Study Region: The Lake Erie Basin spanning Canada and the United States. Study Focus: Countless studies have performed event-based hyetograph-hydrograph analyses. However, most studies focused on experimental forested catchments and rainfall-runoff analyses, thereby neglecting larger, mid-latitude, heterogenous watersheds where snowmelt and rain-on-snow events can generate significant runoff. The goal of the present study was, therefore, to examine runoff generation in contrasted watersheds, by: (1) quantifying the spatiotemporal variability of event-specific runoff response across the Lake Erie Basin; 2) assessing the difference in runoff response characteristics based on precipitation type; and 3) identifying the influence of event precipitation and watershed characteristics on runoff response. Daily gridded climate and gauged streamflow data spanning 2000–2019 were used for 99 watersheds, resulting in the analysis of 28,123 rainfall, snowmelt, rain-on-snow and mixed events and their associated runoff responses. New Hydrological Insights for the Region: Rainfall events were rarely identified as the triggers of the largest runoff responses.
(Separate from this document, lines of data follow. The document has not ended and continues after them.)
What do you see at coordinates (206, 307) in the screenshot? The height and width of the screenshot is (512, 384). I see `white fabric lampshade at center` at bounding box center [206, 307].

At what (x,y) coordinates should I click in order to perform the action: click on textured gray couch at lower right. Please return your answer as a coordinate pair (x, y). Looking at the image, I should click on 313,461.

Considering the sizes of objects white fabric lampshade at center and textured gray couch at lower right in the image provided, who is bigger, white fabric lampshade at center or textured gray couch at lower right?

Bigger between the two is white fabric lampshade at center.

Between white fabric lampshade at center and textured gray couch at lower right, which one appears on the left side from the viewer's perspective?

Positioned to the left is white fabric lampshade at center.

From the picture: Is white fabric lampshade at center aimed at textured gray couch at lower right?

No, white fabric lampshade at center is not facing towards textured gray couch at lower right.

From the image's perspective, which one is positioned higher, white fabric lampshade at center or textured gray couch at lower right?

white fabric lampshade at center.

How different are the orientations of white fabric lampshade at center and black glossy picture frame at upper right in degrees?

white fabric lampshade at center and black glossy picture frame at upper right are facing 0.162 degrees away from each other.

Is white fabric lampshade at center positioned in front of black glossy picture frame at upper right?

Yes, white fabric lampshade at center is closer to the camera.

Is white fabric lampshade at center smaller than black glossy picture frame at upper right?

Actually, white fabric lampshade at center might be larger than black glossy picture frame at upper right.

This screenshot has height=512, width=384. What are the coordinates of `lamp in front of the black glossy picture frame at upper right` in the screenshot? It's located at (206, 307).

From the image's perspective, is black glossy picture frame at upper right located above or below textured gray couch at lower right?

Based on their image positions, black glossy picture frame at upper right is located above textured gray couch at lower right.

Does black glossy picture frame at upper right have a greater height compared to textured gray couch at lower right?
Conversely, snowmelt and rain-on-snow events led to high-magnitude and flashy runoff responses for 70 out of 99 watersheds. Watershed characteristics pertaining to topography, soil, and land use were good predictors of the temporal variability of runoff response metrics. Given the link between runoff-driven nutrient mobilization and recurrent algal blooms in Lake Erie, this study offers a comprehensive assessment of the variability of runoff responses and triggering precipitation events across the large transboundary basin.